Your car is stolen. You involve the Police to hunt it down but somehow, it is never recovered. It is possible that along the way, the thieves vandalised it for spare parts, leaving just a skeleton you would never recognise, write Evelyn Nalule and Carol Natukunda
Fifteen-year-old Hillary Omin aka Adam was arrested recently on charges of vandalising Matthias Magoola’s Premio in Muyenga, Tank Hill zone in Kampala. Although he is a minor, he says he has been in the car theft ring for over five years, vandalising cars to get spare parts.
He explained how he has been doing it: At night, I move through suburbs together with my colleagues to observe places that have no power. Or even if there is electricity, some people do not switch on their security lights, so it makes it easier for us to make a move in case there is any car, he says: During the day, we head to the chosen place and peep in all sentry boxes to check if there are security personnel or any evidence of a vehicle in the compound. We also check if there are dogs in those homes.

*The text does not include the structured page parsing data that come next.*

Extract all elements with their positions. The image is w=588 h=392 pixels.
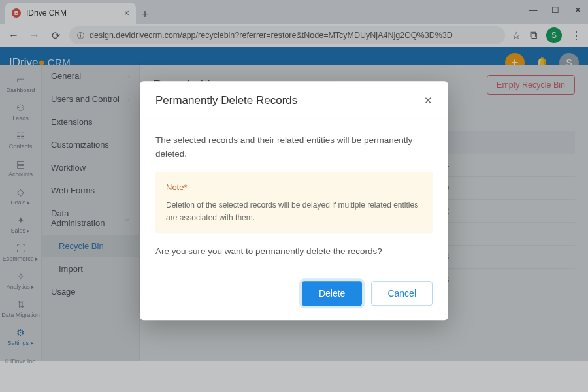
modal-message: The selected records and their related e…	[155, 134, 433, 161]
confirm-delete-button[interactable]: Delete	[302, 281, 362, 306]
note-title: Note*	[166, 181, 422, 194]
modal-title: Permanently Delete Records	[155, 94, 297, 107]
modal-confirm-question: Are you sure you want to permanently del…	[155, 246, 433, 259]
note-box: Note* Deletion of the selected records w…	[155, 172, 433, 234]
delete-confirm-dialog: Permanently Delete Records ✕ The selecte…	[140, 81, 448, 320]
close-icon[interactable]: ✕	[424, 95, 433, 106]
cancel-button[interactable]: Cancel	[371, 281, 433, 306]
note-text: Deletion of the selected records will be…	[166, 199, 422, 224]
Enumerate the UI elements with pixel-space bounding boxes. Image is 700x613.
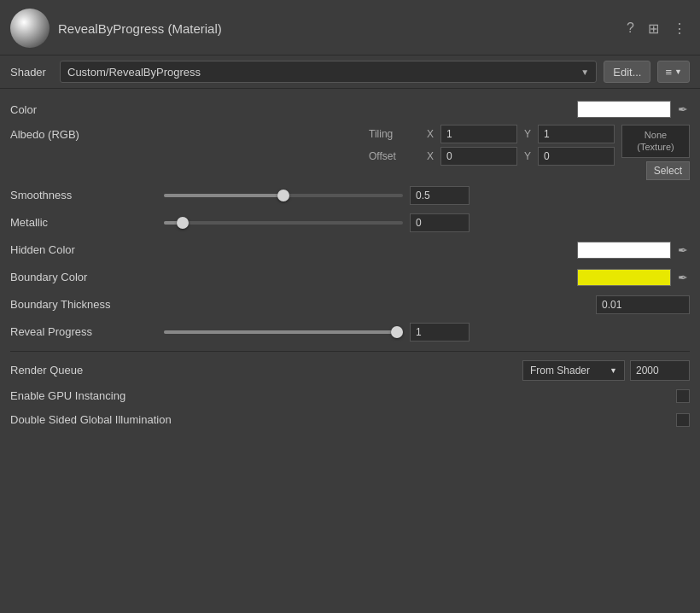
tiling-sub-label: Tiling (369, 128, 420, 140)
reveal-track[interactable] (164, 330, 403, 334)
metallic-thumb[interactable] (177, 217, 189, 229)
offset-y-label: Y (521, 150, 534, 162)
reveal-slider-container (164, 323, 690, 342)
color-swatch[interactable] (577, 101, 671, 118)
color-row: Color ✒ (10, 96, 690, 123)
offset-x-label: X (423, 150, 437, 162)
sliders-icon-btn[interactable]: ⊞ (645, 19, 662, 38)
header-icon-group: ? ⊞ ⋮ (623, 19, 690, 38)
offset-x-input[interactable] (440, 147, 517, 166)
albedo-controls: Tiling X Y Offset X Y (164, 125, 690, 180)
divider-1 (10, 351, 690, 352)
metallic-label: Metallic (10, 216, 164, 229)
list-dropdown-arrow: ▼ (674, 67, 682, 76)
properties-panel: Color ✒ Albedo (RGB) Tiling X Y (0, 89, 700, 439)
double-sided-checkbox[interactable] (676, 413, 690, 427)
queue-mode-value: From Shader (530, 365, 590, 377)
tiling-row: Tiling X Y (369, 125, 615, 143)
eyedropper-icon: ✒ (678, 102, 688, 116)
chevron-down-icon: ▼ (580, 67, 589, 77)
boundary-color-swatch[interactable] (577, 269, 671, 286)
reveal-progress-label: Reveal Progress (10, 325, 164, 338)
material-header: RevealByProgress (Material) ? ⊞ ⋮ (0, 0, 700, 55)
metallic-value-input[interactable] (410, 213, 470, 232)
material-title: RevealByProgress (Material) (58, 21, 615, 36)
smoothness-label: Smoothness (10, 189, 164, 201)
shader-label: Shader (10, 66, 53, 79)
gpu-instancing-checkbox[interactable] (676, 389, 690, 403)
eyedropper-icon-2: ✒ (678, 243, 688, 257)
render-queue-dropdown[interactable]: From Shader ▼ (522, 360, 625, 381)
double-sided-row: Double Sided Global Illumination (10, 408, 690, 432)
metallic-slider-container (164, 213, 690, 232)
eyedropper-icon-3: ✒ (678, 271, 688, 284)
hidden-color-row: Hidden Color ✒ (10, 236, 690, 264)
tiling-offset-inputs: Tiling X Y Offset X Y (369, 125, 615, 166)
smoothness-row: Smoothness (10, 182, 690, 209)
boundary-thickness-row: Boundary Thickness (10, 291, 690, 318)
hidden-color-swatch[interactable] (577, 242, 671, 259)
boundary-color-row: Boundary Color ✒ (10, 264, 690, 291)
color-label: Color (10, 103, 164, 116)
render-queue-row: Render Queue From Shader ▼ (10, 357, 690, 384)
hidden-color-control: ✒ (164, 242, 690, 259)
double-sided-label: Double Sided Global Illumination (10, 413, 676, 426)
smoothness-fill (164, 194, 283, 197)
offset-y-input[interactable] (538, 147, 615, 166)
metallic-track[interactable] (164, 221, 403, 225)
boundary-thickness-input[interactable] (596, 295, 690, 314)
albedo-texture-row: Tiling X Y Offset X Y (369, 125, 690, 180)
shader-row: Shader Custom/RevealByProgress ▼ Edit...… (0, 55, 700, 89)
reveal-progress-row: Reveal Progress (10, 318, 690, 346)
color-eyedropper-btn[interactable]: ✒ (676, 101, 690, 118)
metallic-row: Metallic (10, 209, 690, 236)
render-queue-control: From Shader ▼ (164, 360, 690, 381)
material-preview-sphere (10, 9, 50, 48)
boundary-color-eyedropper-btn[interactable]: ✒ (676, 269, 690, 286)
smoothness-track[interactable] (164, 194, 403, 197)
smoothness-thumb[interactable] (277, 190, 289, 201)
list-icon: ≡ (665, 66, 672, 79)
select-button[interactable]: Select (646, 161, 690, 180)
offset-row: Offset X Y (369, 147, 615, 166)
offset-sub-label: Offset (369, 150, 420, 162)
tiling-x-label: X (423, 128, 437, 140)
tiling-y-label: Y (521, 128, 534, 140)
sliders-icon: ⊞ (648, 21, 659, 36)
shader-value: Custom/RevealByProgress (67, 66, 201, 79)
albedo-label: Albedo (RGB) (10, 125, 164, 141)
render-queue-label: Render Queue (10, 364, 164, 377)
boundary-thickness-label: Boundary Thickness (10, 298, 164, 311)
gpu-instancing-row: Enable GPU Instancing (10, 384, 690, 408)
tiling-x-input[interactable] (440, 125, 517, 143)
smoothness-slider-container (164, 186, 690, 205)
render-queue-value-input[interactable] (630, 360, 690, 381)
smoothness-value-input[interactable] (410, 186, 470, 205)
help-icon-btn[interactable]: ? (623, 19, 638, 38)
gpu-instancing-label: Enable GPU Instancing (10, 389, 676, 402)
hidden-color-label: Hidden Color (10, 243, 164, 256)
reveal-value-input[interactable] (410, 323, 470, 342)
boundary-color-control: ✒ (164, 269, 690, 286)
texture-select-col: None (Texture) Select (621, 125, 690, 180)
albedo-section: Albedo (RGB) Tiling X Y Offset (10, 123, 690, 182)
tiling-y-input[interactable] (538, 125, 615, 143)
more-icon: ⋮ (673, 21, 686, 36)
boundary-color-label: Boundary Color (10, 271, 164, 283)
queue-arrow-icon: ▼ (610, 366, 617, 375)
reveal-thumb[interactable] (391, 326, 403, 338)
shader-dropdown[interactable]: Custom/RevealByProgress ▼ (60, 61, 597, 83)
boundary-thickness-control (164, 295, 690, 314)
texture-box[interactable]: None (Texture) (621, 125, 690, 158)
edit-button[interactable]: Edit... (604, 61, 650, 83)
texture-label: None (Texture) (637, 129, 674, 154)
color-control: ✒ (164, 101, 690, 118)
more-icon-btn[interactable]: ⋮ (669, 19, 690, 38)
list-dropdown-btn[interactable]: ≡ ▼ (657, 61, 690, 83)
question-icon: ? (627, 20, 634, 35)
reveal-fill (164, 330, 403, 334)
hidden-color-eyedropper-btn[interactable]: ✒ (676, 242, 690, 259)
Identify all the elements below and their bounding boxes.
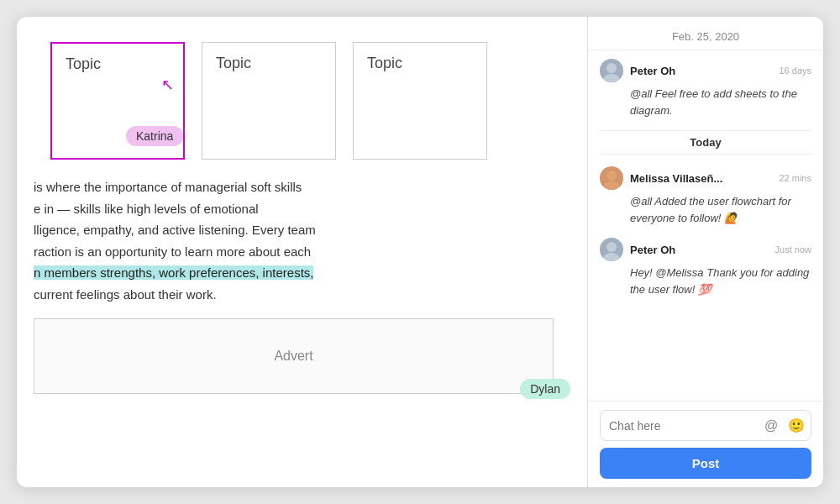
katrina-user-label: Katrina [126,126,183,146]
canvas-text-content: is where the importance of managerial so… [17,160,587,305]
body-text-4: raction is an opportunity to learn more … [34,244,311,259]
chat-date-header: Feb. 25, 2020 [588,17,823,50]
avatar-peter-today [600,238,623,261]
body-text-5: current feelings about their work. [34,287,217,302]
message-body-peter-today: Hey! @Melissa Thank you for adding the u… [630,265,811,297]
sender-peter-today: Peter Oh [630,244,769,256]
body-text-3: lligence, empathy, and active listening.… [34,223,316,237]
body-text-highlight: n members strengths, work preferences, i… [34,265,313,280]
post-button[interactable]: Post [600,448,811,479]
chat-input-row[interactable]: @ 🙂 [600,410,811,441]
svg-point-2 [606,171,617,181]
chat-message-peter-old: Peter Oh 16 days @all Feel free to add s… [600,59,811,118]
message-body-melissa: @all Added the user flowchart for everyo… [630,193,811,226]
dylan-user-label: Dylan [520,379,570,399]
svg-point-3 [603,181,620,190]
topic-label-3: Topic [367,55,402,72]
chat-message-melissa: Melissa Villaseñ... 22 mins @all Added t… [600,166,811,226]
body-text-2: e in — skills like high levels of emotio… [34,202,259,216]
canvas-area: Topic ↖ Topic Topic Katrina is where the… [17,17,588,487]
avatar-peter-old [600,59,623,82]
topic-box-3[interactable]: Topic [353,42,487,160]
sender-peter-old: Peter Oh [630,65,772,77]
message-header-peter-old: Peter Oh 16 days [600,59,811,82]
chat-message-peter-today: Peter Oh Just now Hey! @Melissa Thank yo… [600,238,811,297]
svg-point-1 [603,74,620,82]
today-section-header: Today [600,130,811,155]
emoji-icon-button[interactable]: 🙂 [786,417,806,433]
svg-point-4 [606,242,617,252]
topic-label-2: Topic [216,55,251,72]
main-container: Topic ↖ Topic Topic Katrina is where the… [17,17,823,487]
advert-label: Advert [274,349,312,364]
avatar-melissa [600,166,623,190]
message-header-melissa: Melissa Villaseñ... 22 mins [600,166,811,190]
topic-label-1: Topic [66,55,101,73]
chat-messages-list[interactable]: Peter Oh 16 days @all Feel free to add s… [588,50,823,401]
svg-point-5 [603,253,620,261]
sender-melissa: Melissa Villaseñ... [630,172,772,185]
chat-input-area: @ 🙂 Post [588,401,823,487]
svg-point-0 [606,63,617,73]
advert-box: Advert [34,318,554,394]
katrina-cursor-icon: ↖ [161,76,174,94]
message-body-peter-old: @all Feel free to add sheets to the diag… [630,86,811,118]
chat-input[interactable] [609,419,756,433]
at-icon-button[interactable]: @ [763,418,780,433]
chat-panel: Feb. 25, 2020 Peter Oh 16 days @all Feel… [588,17,823,487]
body-text-1: is where the importance of managerial so… [34,180,302,194]
topic-box-2[interactable]: Topic [202,42,336,160]
message-header-peter-today: Peter Oh Just now [600,238,811,261]
topic-boxes-row: Topic ↖ Topic Topic [17,17,587,160]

After a detailed survey and choosing the homes to attack, we go to video shacks in the vicinity and pay money to watch about three films. But we actually do not watch anything. We simply doze off ahead of the big mission later in the night. When it clocks 2:00am, we put on heavy and long dark jackets along with face masks and caps. Armed with screw drivers, pliers, master keys, metallic bars and hammers, we storm the homes. “Homes with high wall fencing and electrified razor wires were tricky to attack at first, but we normally use a pair of pliers to cut through them.
I am normally the one who climbs over the fence and jump into the compound. Tiptoeing, I open the gate using master keys to let in my colleagues. If the car is parked outside the garage, we waste no minute. We vandalise it right away and take everything we can like side mirrors, central lock systems, door locks, radio and CD accessories. We ensure that we are as fast as we can so that within minutes, we have taken as much as possible. By 3:00am, we are through with our mission. We find a nearby bush and sleep till about 5:00am.
We then get on a bodaboda which takes us to our boss in Nansana. We give him the stolen items and he pays us,” he narrates.
Ayume 16, who was arrested together with Omin vandalising the same car, was shot in the leg as he tried to take off. He narrates: When we attack a home with dogs, naturally, they run after us, barking. So I first befriend them by caressing them or sometimes, giving them something to eat. Before we know it, the dogs relax and we dismantle the car without them making any sound. When there is a security guard, we throw a stone where he is seated.
This normally scares them and they try to follow the direction where the stone came from. As they do that, we jump in from a different corner of the home. While some of us are inside dismantling the car, others, who remained outside the fence, keep the security guard’s attention divided. We normally command him to lie down and threaten that if he makes any sound, we will kill him.
Since we are masked, it is hard to make out who we are.
Twinomugisha, 44, has been a notorious thief too. He was remanded at Kikumbi Police Post, Wakiso district on January 19 and charged with vandalising a vehicle belonging to Ronald Kaya, a Toyota Brevis UAR 712N.
Being a security guard at Fred Ssemigera’s home in Kikumbi zone, Bunamwaya Parish in Makindye, Wakiso district for more than a year, Twinomigisha confesses that it has enabled him to know which residents own a car. So, this has helped me work hand in hand with my colleagues through showing them the easiest and quickest passages to the fenced houses in the area.
We also rob at a terrible speed — within 15 minutes — to avoid being arrested. Some of our colleagues, who are slow at the game, have been beaten to death by mobs or left with severe wounds.
Evans Twinomugisha, a security guard
WHAT THE POLICE SAY
Augustine Kasungwa, the officer in charge of CID at Muyenga Community Police cautions that having a high wall fence, a security guard and dogs, may not be enough. “I have seen people who just drive into their wall-fenced homes and simply leave the cars parked in the compound. You need extra security measures like alarms on the fence or the car itself, and very strong locks for your car so that the alarm wakes you up,” Kasungwa says.
He reveals that in the Muyenga homes where the two boys were arrested, there was a guard. “They first find out whether the guard is alone and if he is awake or asleep. Even if he is awake, they can ambush him, especially if he is alone. In this home, the owner of the home was out of the country and this guard was alone.
When he realised they had ambushed him, he feared that they would kill him, so he did not confront them. He instead used a ladder and went to hide in a neighbour’s house. He then called the LC who in turn called the Police,” Kasungwa narrates. Ibin Senkumbi, the deputy Police spokesperson recently warned home owners to do background checks on the people they employ.